* _EXERCISE DATA_:
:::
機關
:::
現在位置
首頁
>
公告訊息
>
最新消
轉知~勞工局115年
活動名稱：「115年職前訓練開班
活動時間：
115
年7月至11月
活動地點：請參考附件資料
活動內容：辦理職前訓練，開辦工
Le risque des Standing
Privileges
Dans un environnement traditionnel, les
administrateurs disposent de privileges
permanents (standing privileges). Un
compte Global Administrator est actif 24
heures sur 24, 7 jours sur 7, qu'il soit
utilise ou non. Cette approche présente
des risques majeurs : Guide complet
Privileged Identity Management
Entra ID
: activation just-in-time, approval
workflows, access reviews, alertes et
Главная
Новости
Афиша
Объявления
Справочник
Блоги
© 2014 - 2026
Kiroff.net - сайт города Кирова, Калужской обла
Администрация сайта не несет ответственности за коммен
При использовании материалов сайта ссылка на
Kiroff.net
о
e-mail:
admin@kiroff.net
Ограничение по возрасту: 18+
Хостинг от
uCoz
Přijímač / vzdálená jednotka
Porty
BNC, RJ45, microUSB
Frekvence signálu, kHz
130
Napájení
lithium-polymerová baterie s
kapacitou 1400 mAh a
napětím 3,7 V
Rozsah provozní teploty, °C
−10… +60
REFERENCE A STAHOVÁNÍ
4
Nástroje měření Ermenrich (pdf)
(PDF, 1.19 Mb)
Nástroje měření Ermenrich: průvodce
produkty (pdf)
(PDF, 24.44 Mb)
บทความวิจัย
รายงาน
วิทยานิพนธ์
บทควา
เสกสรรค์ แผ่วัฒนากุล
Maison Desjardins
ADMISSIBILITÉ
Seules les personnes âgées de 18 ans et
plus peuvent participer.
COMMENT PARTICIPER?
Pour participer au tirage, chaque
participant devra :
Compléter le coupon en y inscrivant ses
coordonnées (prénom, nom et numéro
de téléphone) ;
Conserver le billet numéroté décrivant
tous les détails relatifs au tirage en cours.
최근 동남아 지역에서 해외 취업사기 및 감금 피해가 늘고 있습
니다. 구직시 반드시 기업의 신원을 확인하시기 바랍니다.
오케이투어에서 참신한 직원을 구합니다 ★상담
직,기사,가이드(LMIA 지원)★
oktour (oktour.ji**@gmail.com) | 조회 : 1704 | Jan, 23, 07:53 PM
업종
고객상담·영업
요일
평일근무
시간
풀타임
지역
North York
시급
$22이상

* _HOW TO COMPLETE THIS TASK_:
Your reply must be a faithful copy of each entry above.

* _ANSWER BOX_:
:::
機關
:::
現在位置
首頁
>
公告訊息
>
最新消
轉知~勞工局115年
活動名稱：「115年職前訓練開班
活動時間：
115
年7月至11月
活動地點：請參考附件資料
活動內容：辦理職前訓練，開辦工
Le risque des Standing
Privileges
Dans un environnement traditionnel, les
administrateurs disposent de privileges
permanents (standing privileges). Un
compte Global Administrator est actif 24
heures sur 24, 7 jours sur 7, qu'il soit
utilise ou non. Cette approche présente
des risques majeurs : Guide complet
Privileged Identity Management
Entra ID
: activation just-in-time, approval
workflows, access reviews, alertes et
Главная
Новости
Афиша
Объявления
Справочник
Блоги
© 2014 - 2026
Kiroff.net - сайт города Кирова, Калужской обла
Администрация сайта не несет ответственности за коммен
При использовании материалов сайта ссылка на
Kiroff.net
о
e-mail:
admin@kiroff.net
Ограничение по возрасту: 18+
Хостинг от
uCoz
Přijímač / vzdálená jednotka
Porty
BNC, RJ45, microUSB
Frekvence signálu, kHz
130
Napájení
lithium-polymerová baterie s
kapacitou 1400 mAh a
napětím 3,7 V
Rozsah provozní teploty, °C
−10… +60
REFERENCE A STAHOVÁNÍ
4
Nástroje měření Ermenrich (pdf)
(PDF, 1.19 Mb)
Nástroje měření Ermenrich: průvodce
produkty (pdf)
(PDF, 24.44 Mb)
บทความวิจัย
รายงาน
วิทยานิพนธ์
บทควา
เสกสรรค์ แผ่วัฒนากุล
Maison Desjardins
ADMISSIBILITÉ
Seules les personnes âgées de 18 ans et
plus peuvent participer.
COMMENT PARTICIPER?
Pour participer au tirage, chaque
participant devra :
Compléter le coupon en y inscrivant ses
coordonnées (prénom, nom et numéro
de téléphone) ;
Conserver le billet numéroté décrivant
tous les détails relatifs au tirage en cours.
최근 동남아 지역에서 해외 취업사기 및 감금 피해가 늘고 있습
니다. 구직시 반드시 기업의 신원을 확인하시기 바랍니다.
오케이투어에서 참신한 직원을 구합니다 ★상담
직,기사,가이드(LMIA 지원)★
oktour (oktour.ji**@gmail.com) | 조회 : 1704 | Jan, 23, 07:53 PM
업종
고객상담·영업
요일
평일근무
시간
풀타임
지역
North York
시급
$22이상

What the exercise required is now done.